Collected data

····················

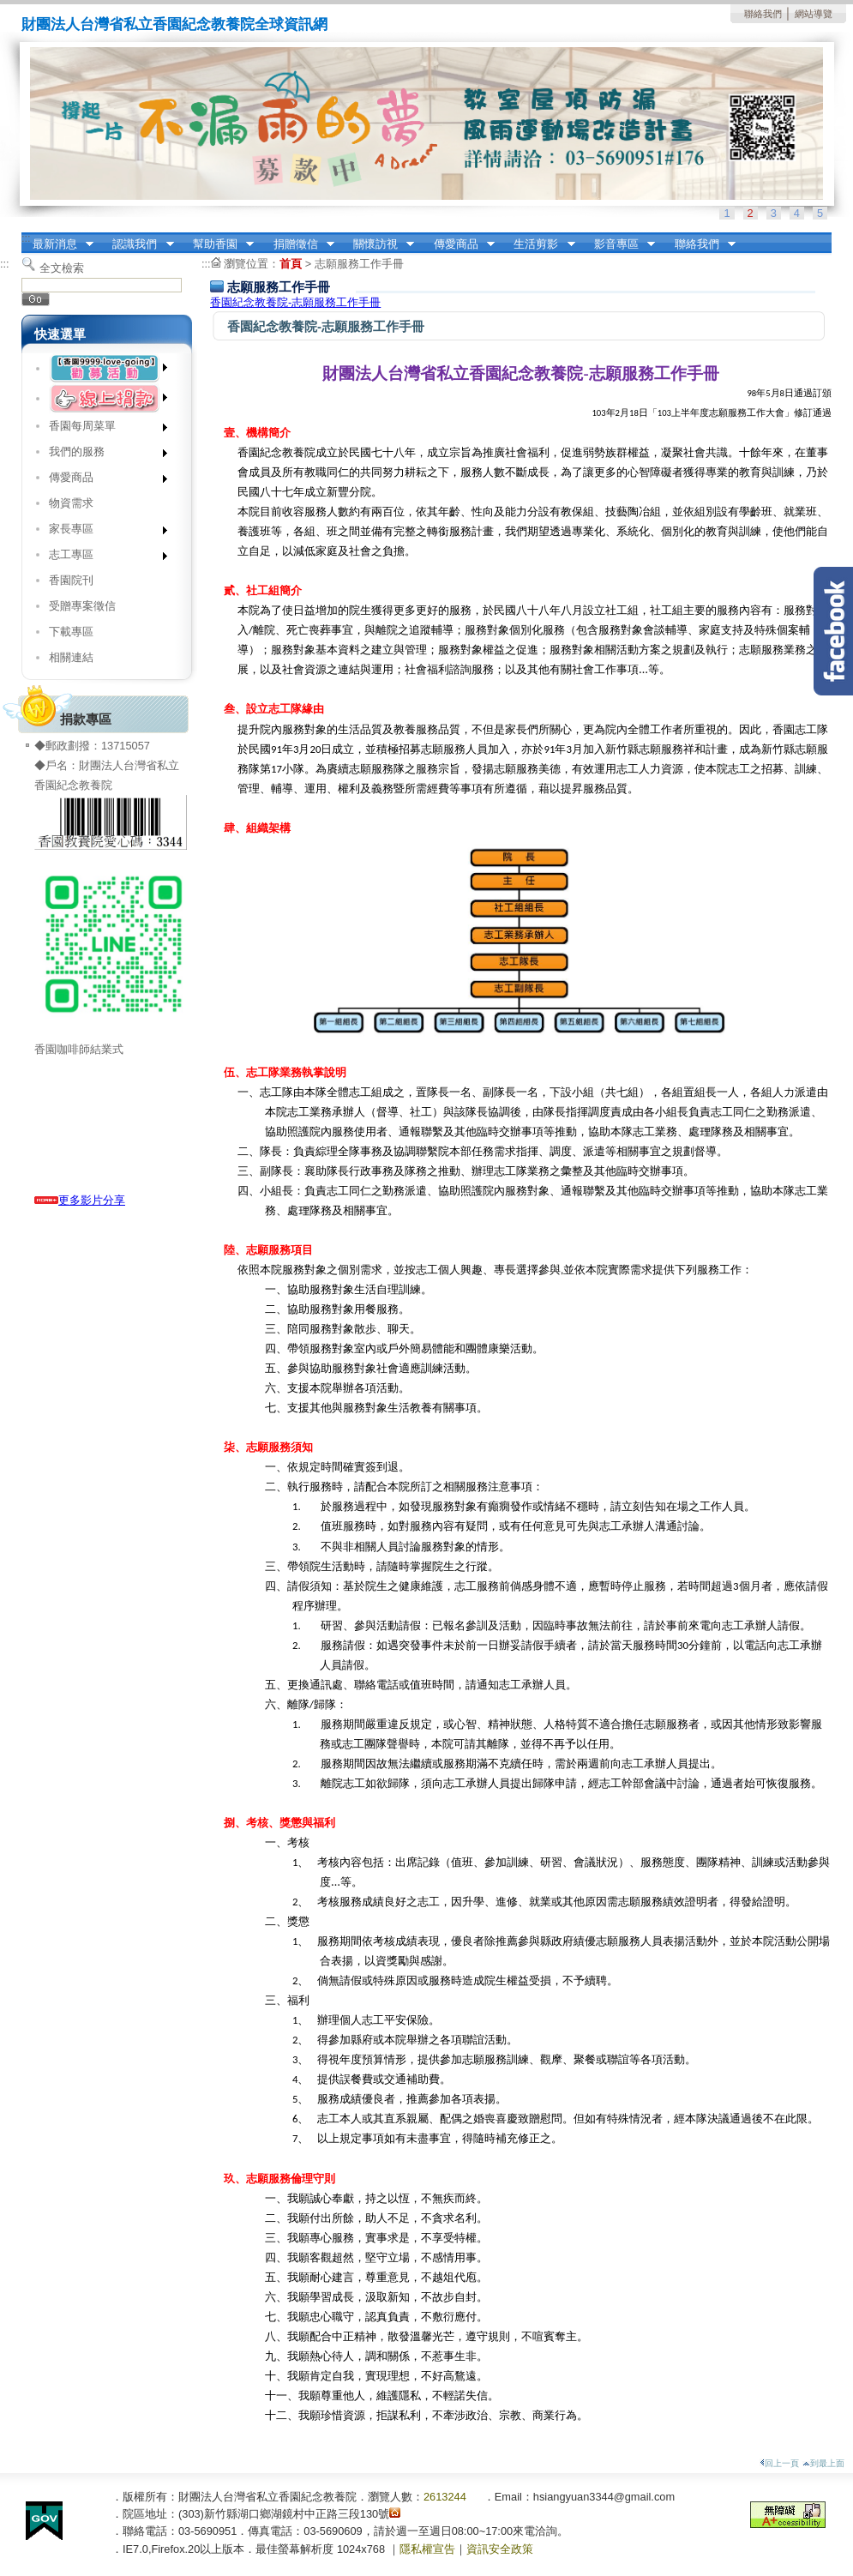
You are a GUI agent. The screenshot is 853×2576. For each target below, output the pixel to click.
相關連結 (71, 657)
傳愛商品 (459, 244)
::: (26, 238)
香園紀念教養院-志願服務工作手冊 (295, 302)
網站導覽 (813, 14)
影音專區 (619, 244)
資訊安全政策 (499, 2549)
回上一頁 (779, 2463)
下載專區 (71, 631)
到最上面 (823, 2463)
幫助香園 (218, 244)
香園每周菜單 (102, 429)
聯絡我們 (763, 14)
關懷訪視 (378, 244)
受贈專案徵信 (82, 605)
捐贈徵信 (298, 244)
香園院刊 (71, 580)
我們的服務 (102, 455)
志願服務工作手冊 (359, 263)
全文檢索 (61, 268)
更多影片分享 (79, 1200)
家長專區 (102, 532)
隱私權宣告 (427, 2549)
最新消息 (57, 244)
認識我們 (138, 244)
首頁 (290, 263)
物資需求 (71, 503)
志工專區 (102, 558)
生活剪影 (539, 244)
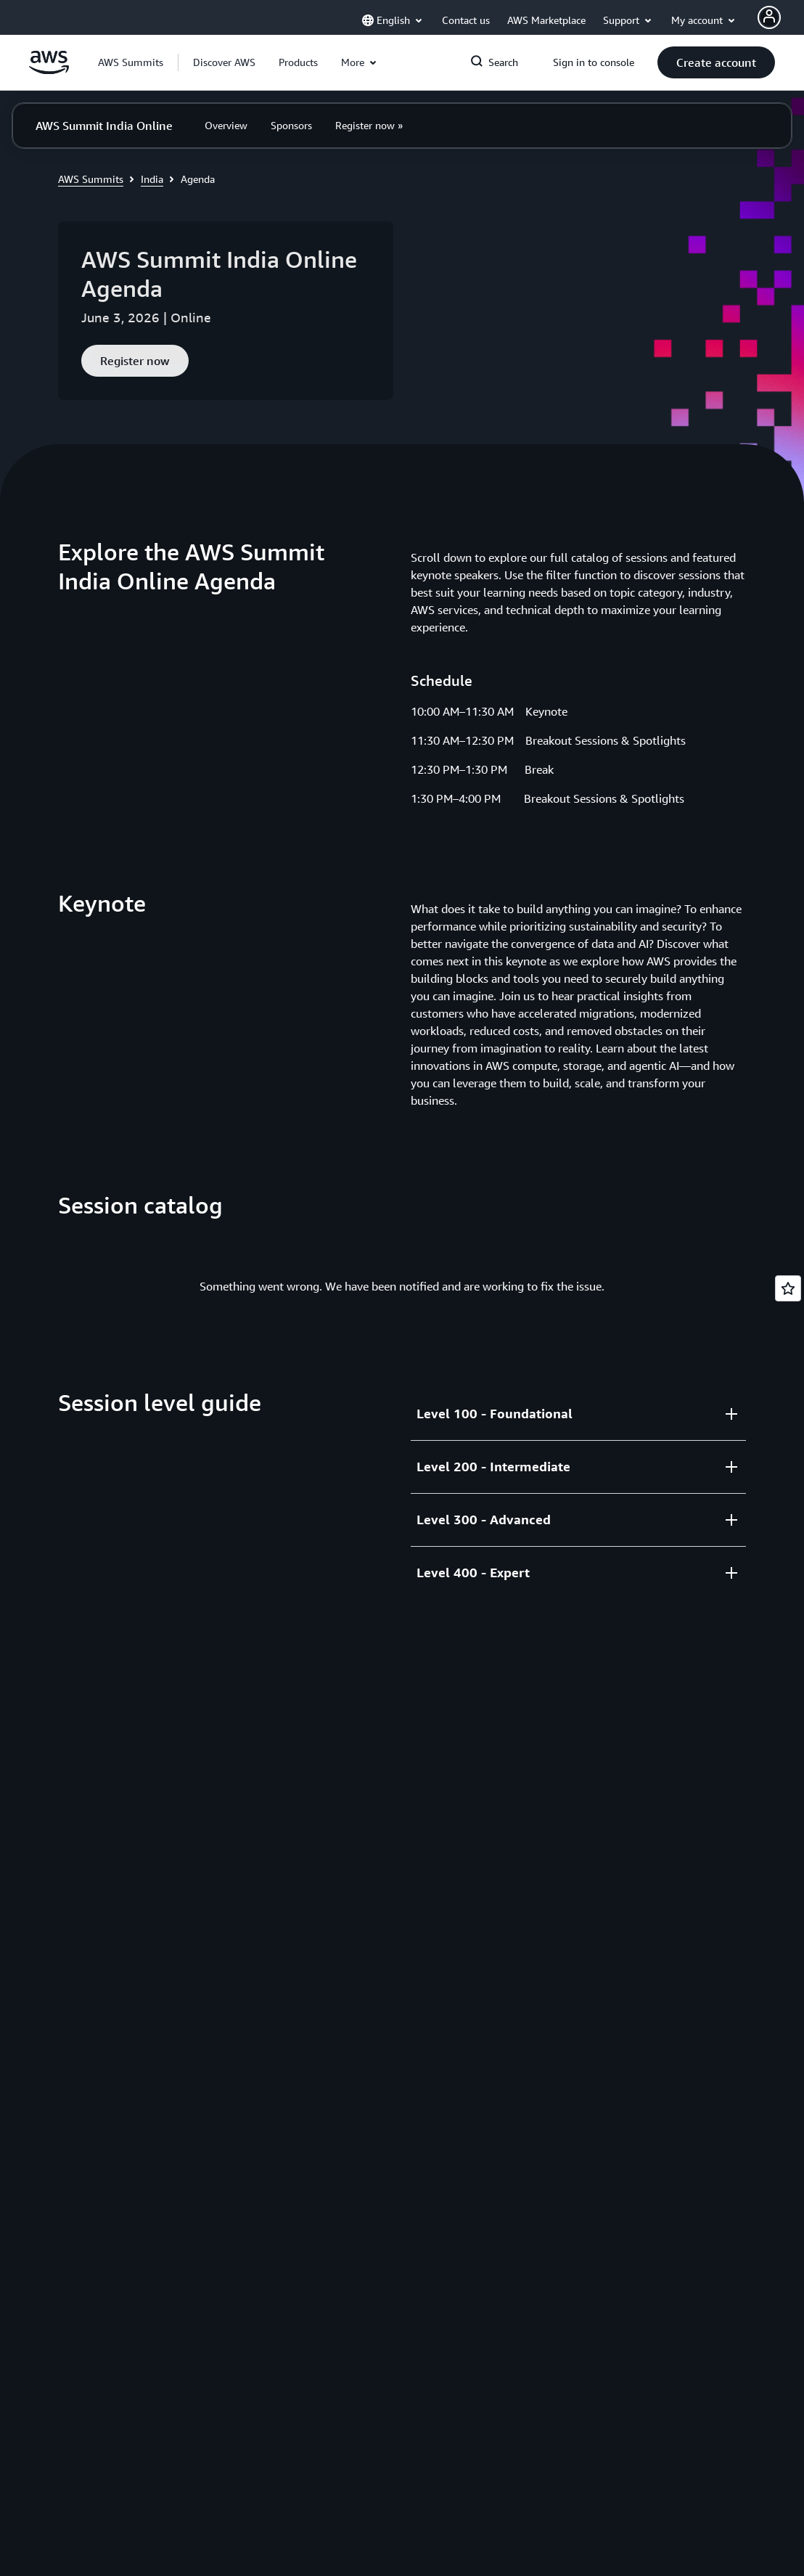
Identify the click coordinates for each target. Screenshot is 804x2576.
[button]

····················

What to do: Retype the data above as given, letting no picture into the copy.

Response:
You are a GUI agent. The screenshot is 853×2576. For each target below, output the pixel to click.
相關連結 (71, 657)
傳愛商品 (459, 244)
::: (26, 238)
香園紀念教養院-志願服務工作手冊 (295, 302)
網站導覽 (813, 14)
影音專區 (619, 244)
資訊安全政策 (499, 2549)
回上一頁 (779, 2463)
下載專區 (71, 631)
到最上面 (823, 2463)
幫助香園 (218, 244)
香園每周菜單 (102, 429)
聯絡我們 (763, 14)
關懷訪視 (378, 244)
受贈專案徵信 (82, 605)
捐贈徵信 (298, 244)
香園院刊 (71, 580)
我們的服務 (102, 455)
志願服務工作手冊 (359, 263)
全文檢索 (61, 268)
更多影片分享 (79, 1200)
家長專區 (102, 532)
隱私權宣告 (427, 2549)
最新消息 (57, 244)
認識我們 (138, 244)
首頁 (290, 263)
物資需求 (71, 503)
志工專區 (102, 558)
生活剪影 (539, 244)
Identify the click coordinates for each target. Screenshot is 804x2576.
[button]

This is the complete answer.